Barroso écarte le recours aux euro-obligations
Le président de la Commission européenne s’est prononcé en faveur des emprunts obligataires pour financer les actions de l’UE. Le système des euro-obligations n’est pas encore envisageable selon lui.
Le président de la Commission européenne s’est prononcé en faveur des emprunts obligataires pour financer les actions de l’UE. Le système des euro-obligations n’est pas encore envisageable selon lui.
José Manuel Barroso ne veut pas des euros-obligations. Le président de la Commission européenne a promis, mardi 14 décembre, qu’il « insisterait » sur la présentation de plans visant à introduire des emprunts obligataires pour financer les principaux investissements de l’UE.
Les emprunts obligataires sont présentés comme une option à l’idée controversée des euro-obligations, proposée par le président de l’Eurogroupe, Jean-Claude Juncker, et le ministre italien des finances, Giulio Tremonti.
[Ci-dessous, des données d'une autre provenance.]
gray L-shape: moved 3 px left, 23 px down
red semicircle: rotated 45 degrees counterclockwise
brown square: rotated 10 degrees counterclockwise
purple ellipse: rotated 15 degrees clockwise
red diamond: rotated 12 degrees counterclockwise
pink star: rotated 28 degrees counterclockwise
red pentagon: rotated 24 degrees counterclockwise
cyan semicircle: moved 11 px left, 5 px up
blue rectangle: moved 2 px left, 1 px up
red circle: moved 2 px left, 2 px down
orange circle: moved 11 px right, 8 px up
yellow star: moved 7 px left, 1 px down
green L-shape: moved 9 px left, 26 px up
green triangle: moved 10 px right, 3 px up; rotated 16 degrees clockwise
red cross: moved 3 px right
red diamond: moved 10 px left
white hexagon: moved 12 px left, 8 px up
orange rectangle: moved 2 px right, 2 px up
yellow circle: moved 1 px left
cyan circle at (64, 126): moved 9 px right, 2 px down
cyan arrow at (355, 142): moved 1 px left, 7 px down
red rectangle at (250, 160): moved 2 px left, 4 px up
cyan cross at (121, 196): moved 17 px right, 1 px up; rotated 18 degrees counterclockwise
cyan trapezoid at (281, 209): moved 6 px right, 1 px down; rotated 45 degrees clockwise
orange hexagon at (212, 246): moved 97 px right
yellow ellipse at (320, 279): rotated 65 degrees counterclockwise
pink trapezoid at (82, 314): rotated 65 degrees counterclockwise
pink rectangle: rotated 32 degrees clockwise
M. Barroso a dit aux eurodéputés que l’idée des euro-obligations était « intéressante ». Cependant il a souligné à plusieurs reprises qu’il était actuellement impossible de parvenir à un accord sur ce sujet qui divise l’UE.
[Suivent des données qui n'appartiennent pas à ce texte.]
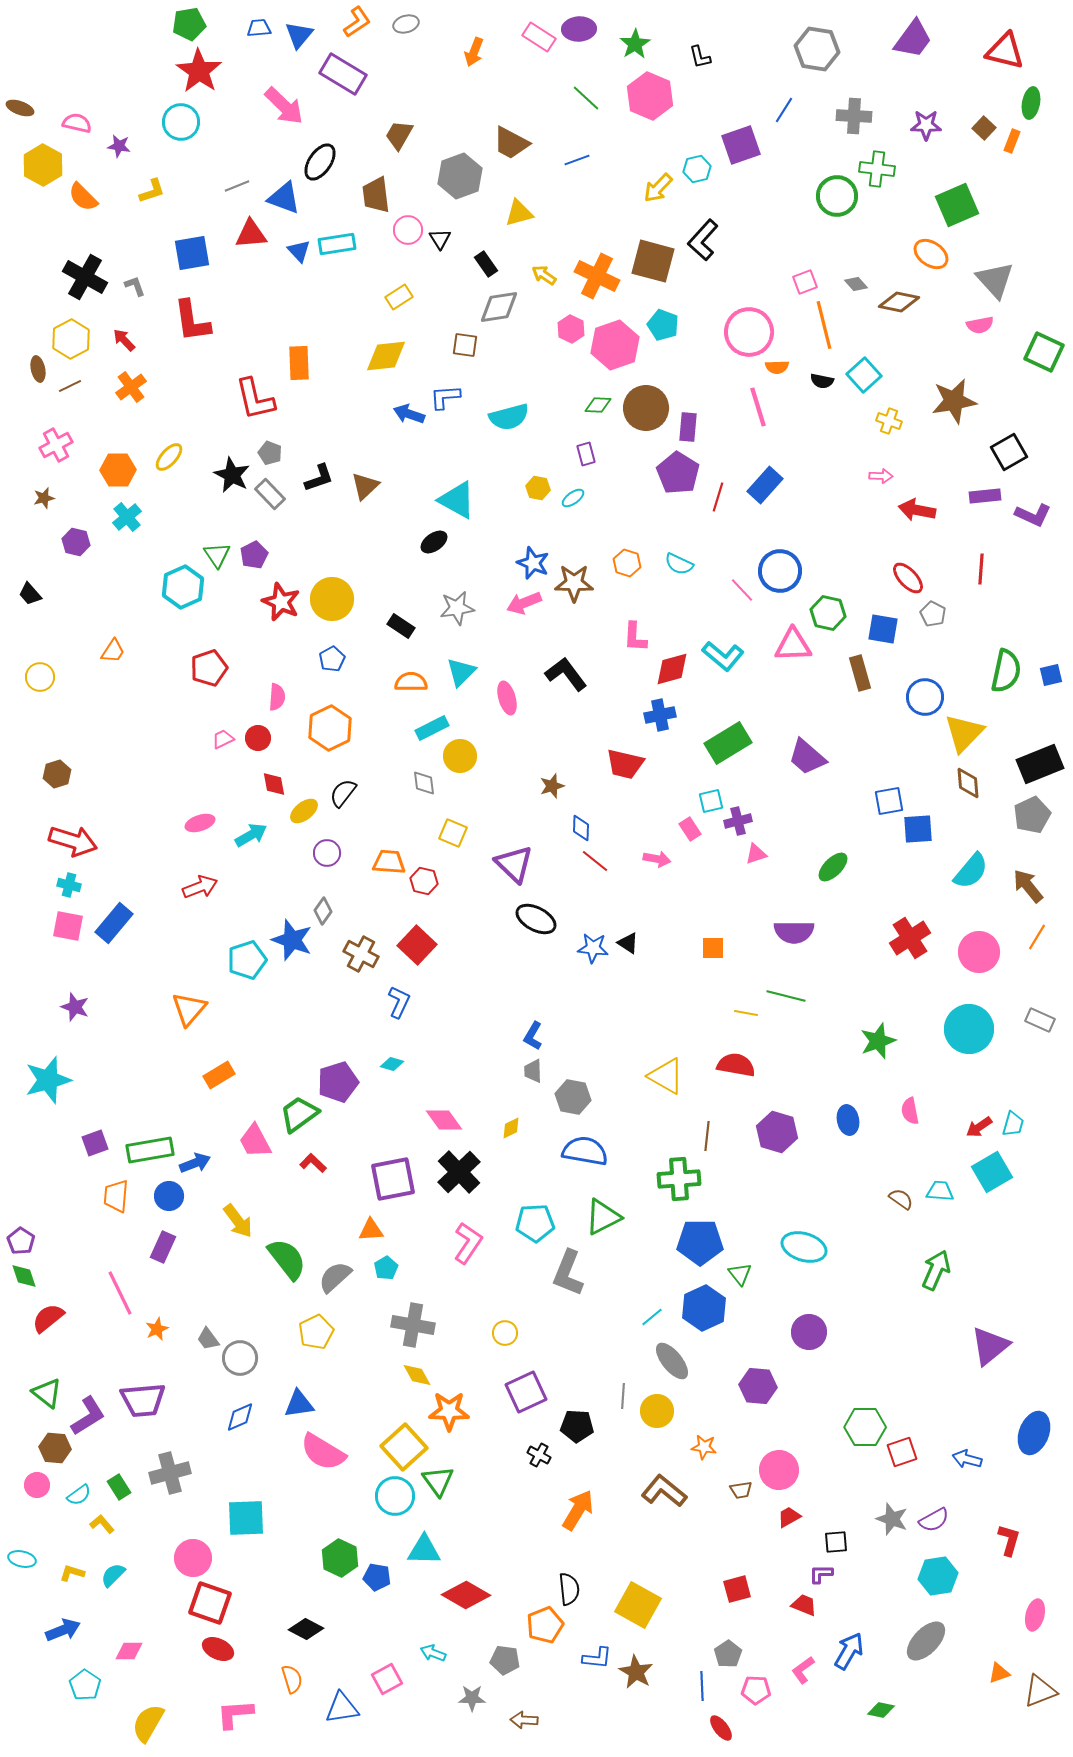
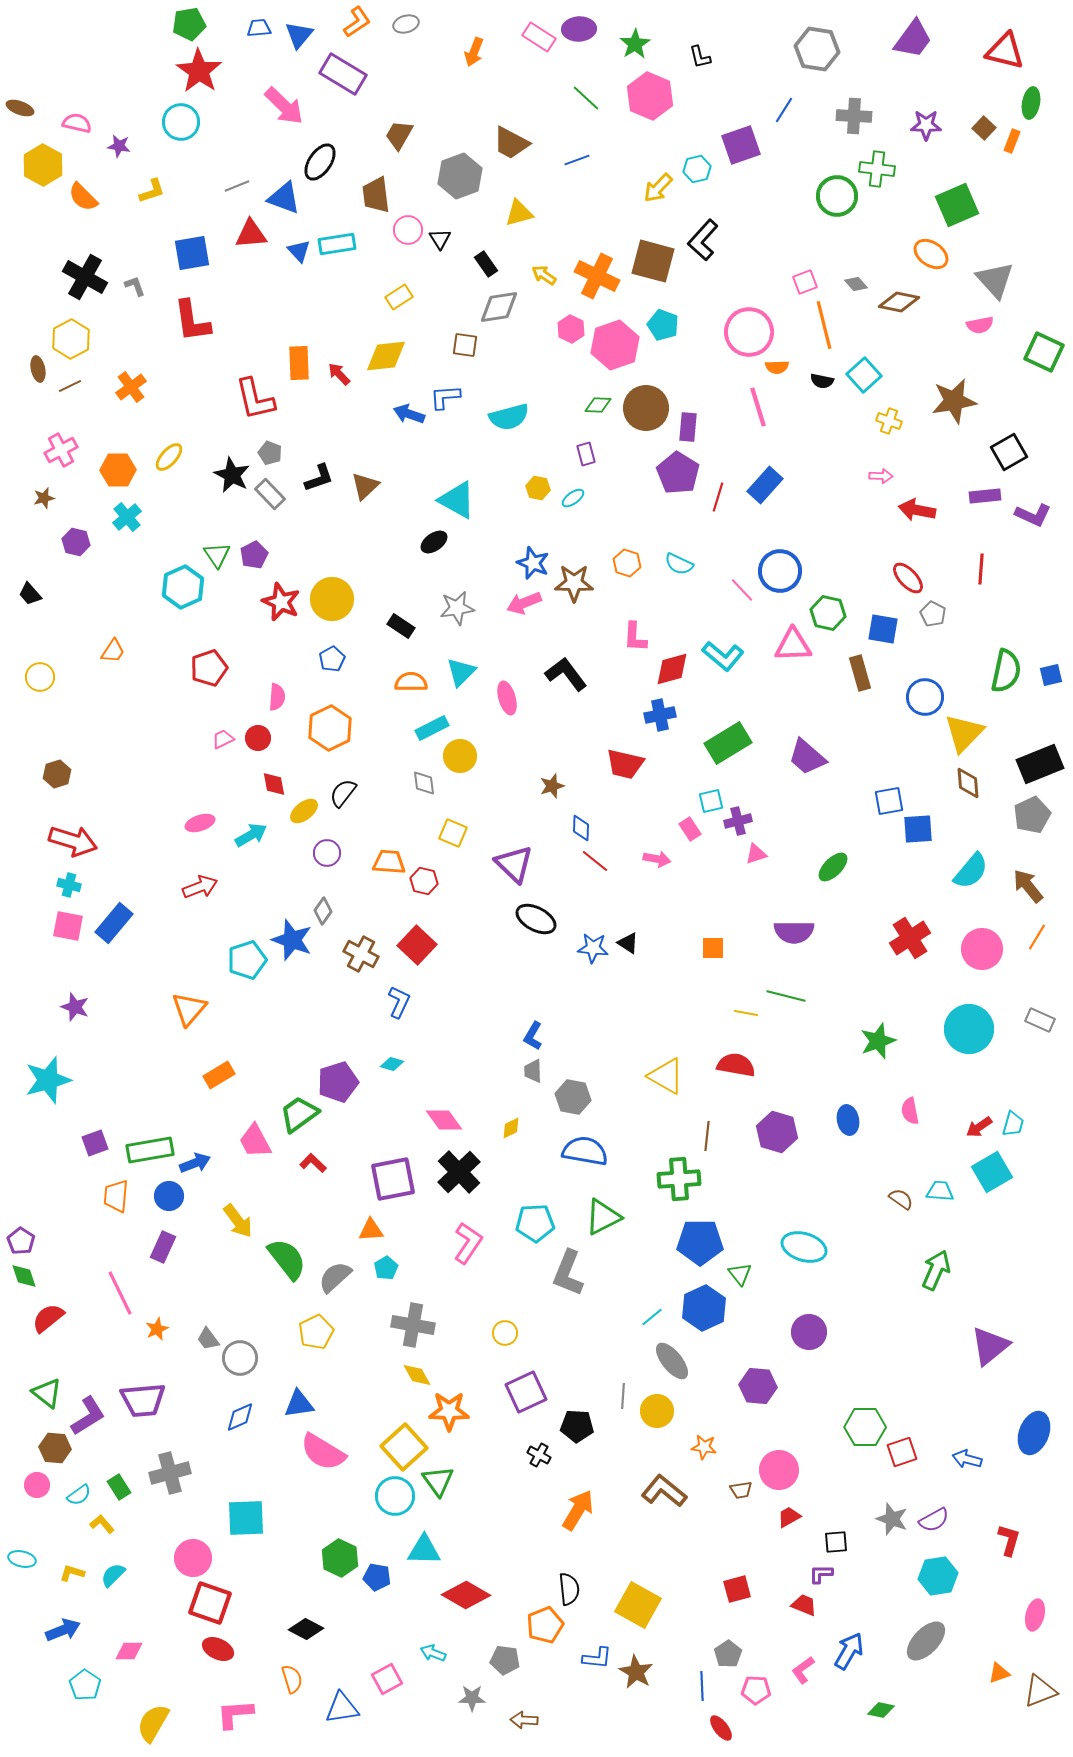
red arrow at (124, 340): moved 215 px right, 34 px down
pink cross at (56, 445): moved 5 px right, 5 px down
pink circle at (979, 952): moved 3 px right, 3 px up
yellow semicircle at (148, 1723): moved 5 px right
Opposition franco-allemande
Le recours aux euro-obligations signifie pour les 16 membres de l’Eurozone une plus grande implication budgétaire. Les obligations communes seraient émises par une institution supranationale. Elle déterminerait alors les besoins en financement et les capacités de remboursement de chaque État pour une période donnée.
Certains pays, tels que l’Allemagne et la France s’opposent à ce principe. Les Allemands ont, entre autres, peur d’avoir à porter le poids financier des pays moins vertueux.
A l’inverse, les emprunts obligataires européens n’engageraient les États que sur un projet précis pour une période bien déterminée. Ce système se rapprocherait du mécanisme du grand emprunt, lancé par le gouvernement français en juin 2010.
Selon la Commission, ce type d’emprunt pourrait remplir le même objectif que les euro-obligations sans avoir d’impact immédiat sur les budgets nationaux.
« J’entends proposer la création d’emprunts obligataires européens pour le financement de projets, en collaboration avec la Banque européenne d’investissement (BEI) », avait déclaré José Manuel Barroso lors de son discours sur l’état de l’Union en septembre dernier
Grands travaux
Les grands projets d’infrastructures, comme les chemins de fer ou les gazoducs, nécessitent un mélange complexe de capitaux pour être lancés. Dans une période d’adversité et de faible activité financière, peu d’investisseurs souhaitent acheter des obligations émises pour financer de tels projets.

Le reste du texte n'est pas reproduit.